- _EXERCISE_:
Pull each line holding "Brush" out of the entries below.
BEGIN SUPPLIED MATERIAL
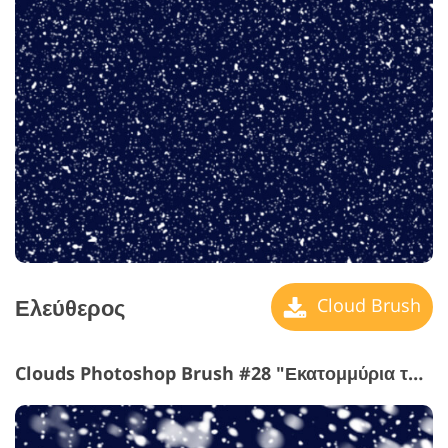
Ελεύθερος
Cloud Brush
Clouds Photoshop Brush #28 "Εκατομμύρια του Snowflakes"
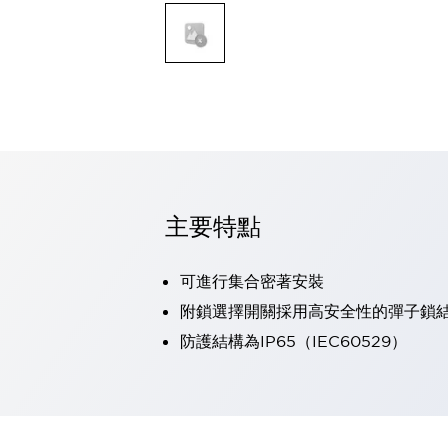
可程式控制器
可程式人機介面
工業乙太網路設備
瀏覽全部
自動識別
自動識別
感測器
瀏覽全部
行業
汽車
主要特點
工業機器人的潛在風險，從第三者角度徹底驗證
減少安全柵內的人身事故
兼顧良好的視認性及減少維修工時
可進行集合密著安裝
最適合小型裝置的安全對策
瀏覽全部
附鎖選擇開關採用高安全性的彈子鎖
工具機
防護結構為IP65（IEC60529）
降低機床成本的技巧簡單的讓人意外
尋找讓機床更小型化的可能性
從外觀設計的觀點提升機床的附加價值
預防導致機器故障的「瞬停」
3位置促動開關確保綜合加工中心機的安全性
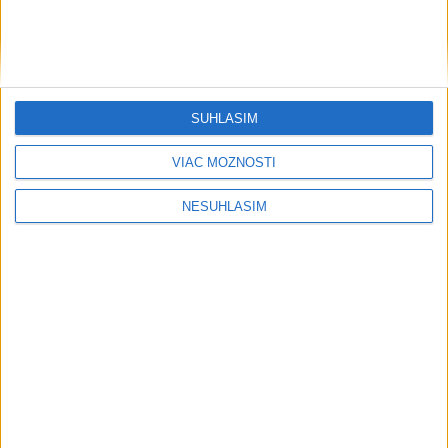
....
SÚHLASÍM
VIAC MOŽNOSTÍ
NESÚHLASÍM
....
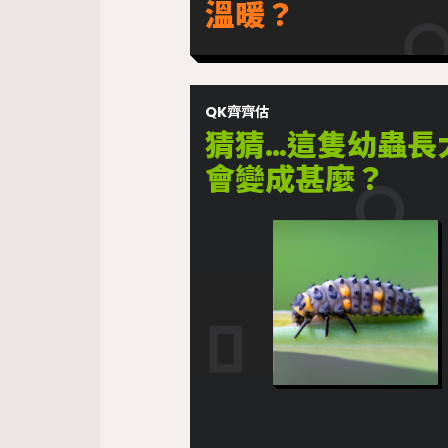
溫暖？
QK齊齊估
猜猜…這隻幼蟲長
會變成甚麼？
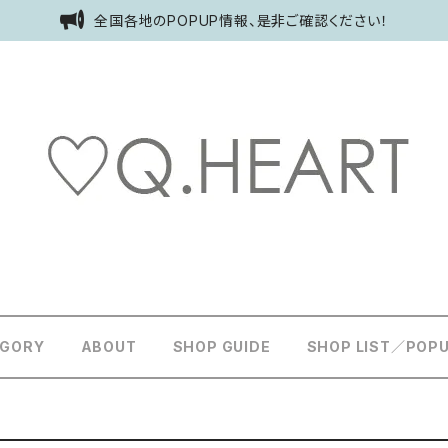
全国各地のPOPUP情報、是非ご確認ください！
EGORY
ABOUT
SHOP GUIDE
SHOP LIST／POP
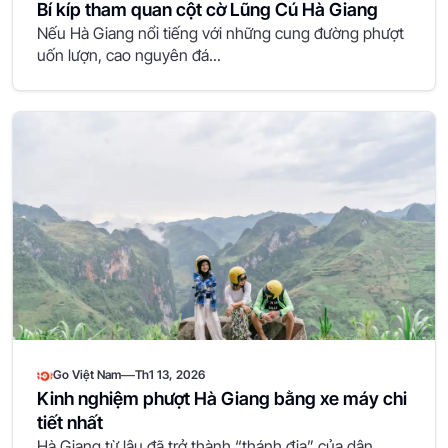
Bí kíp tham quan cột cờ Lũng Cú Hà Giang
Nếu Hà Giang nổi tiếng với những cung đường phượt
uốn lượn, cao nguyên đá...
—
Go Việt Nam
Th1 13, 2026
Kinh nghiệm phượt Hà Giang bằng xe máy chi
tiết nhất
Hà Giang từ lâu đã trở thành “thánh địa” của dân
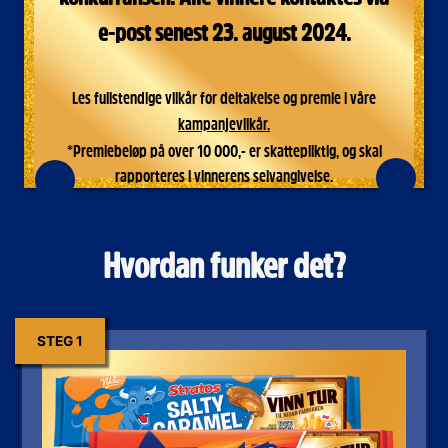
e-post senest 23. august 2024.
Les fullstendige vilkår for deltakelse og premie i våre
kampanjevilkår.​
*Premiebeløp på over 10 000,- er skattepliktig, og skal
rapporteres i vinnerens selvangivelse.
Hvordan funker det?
END SUPPLIED MATERIAL
BEGIN SUPPLIED MATERIAL
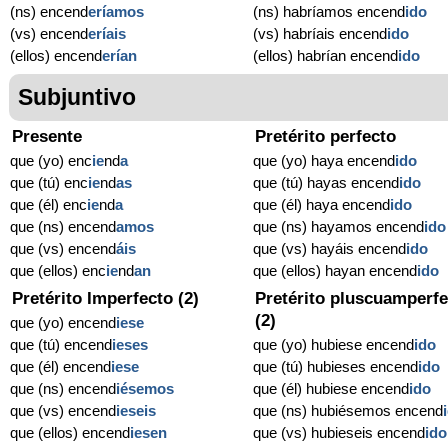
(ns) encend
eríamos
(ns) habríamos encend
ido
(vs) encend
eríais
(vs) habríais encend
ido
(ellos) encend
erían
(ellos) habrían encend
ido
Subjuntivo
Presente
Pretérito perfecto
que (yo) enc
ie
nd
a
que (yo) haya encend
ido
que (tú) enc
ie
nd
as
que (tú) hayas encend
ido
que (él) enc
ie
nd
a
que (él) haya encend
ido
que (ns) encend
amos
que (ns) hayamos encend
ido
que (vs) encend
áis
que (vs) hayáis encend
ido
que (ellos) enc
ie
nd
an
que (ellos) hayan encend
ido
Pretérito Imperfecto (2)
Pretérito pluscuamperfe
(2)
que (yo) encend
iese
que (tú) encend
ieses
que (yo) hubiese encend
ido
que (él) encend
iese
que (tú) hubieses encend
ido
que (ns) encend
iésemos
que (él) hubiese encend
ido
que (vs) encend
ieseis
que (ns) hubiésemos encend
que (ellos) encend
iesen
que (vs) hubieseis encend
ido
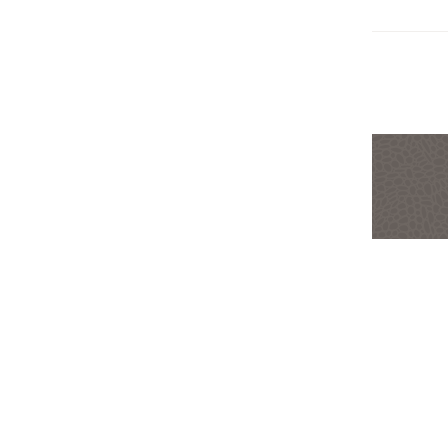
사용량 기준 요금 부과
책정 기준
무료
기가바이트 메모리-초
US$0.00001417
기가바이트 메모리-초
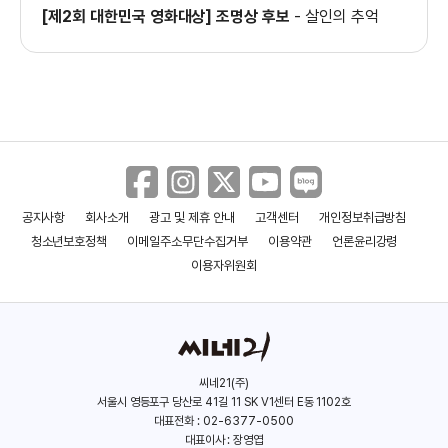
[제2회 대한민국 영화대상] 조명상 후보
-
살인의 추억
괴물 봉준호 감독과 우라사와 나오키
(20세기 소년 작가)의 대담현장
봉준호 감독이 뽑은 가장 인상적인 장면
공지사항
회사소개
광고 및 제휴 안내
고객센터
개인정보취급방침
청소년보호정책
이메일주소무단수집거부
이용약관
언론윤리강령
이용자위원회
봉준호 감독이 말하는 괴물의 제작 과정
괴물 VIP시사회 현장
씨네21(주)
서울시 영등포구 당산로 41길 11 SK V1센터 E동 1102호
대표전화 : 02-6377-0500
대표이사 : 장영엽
END SUPPLIED MATERIAL
- _PROBLEM SOLUTION_:
Cloud Brush
Clouds Photoshop Brush #28 "Εκατομμύρια του Snowflakes"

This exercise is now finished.